■ What needs to be done
With all images omitted, write out the records word for word.
[Material to process Boundary: Start]
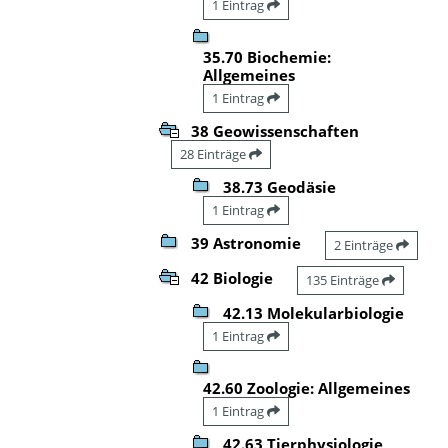
1 Eintrag
35.70 Biochemie:
Allgemeines
1 Eintrag
38 Geowissenschaften
28 Einträge
38.73 Geodäsie
1 Eintrag
39 Astronomie
2 Einträge
42 Biologie
135 Einträge
42.13 Molekularbiologie
1 Eintrag
42.60 Zoologie: Allgemeines
1 Eintrag
42.63 Tierphysiologie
[Material to process Boundary: End]
■ Result of this exercise
1 Eintrag
35.70 Biochemie:
Allgemeines
1 Eintrag
38 Geowissenschaften
28 Einträge
38.73 Geodäsie
1 Eintrag
39 Astronomie
2 Einträge
42 Biologie
135 Einträge
42.13 Molekularbiologie
1 Eintrag
42.60 Zoologie: Allgemeines
1 Eintrag
42.63 Tierphysiologie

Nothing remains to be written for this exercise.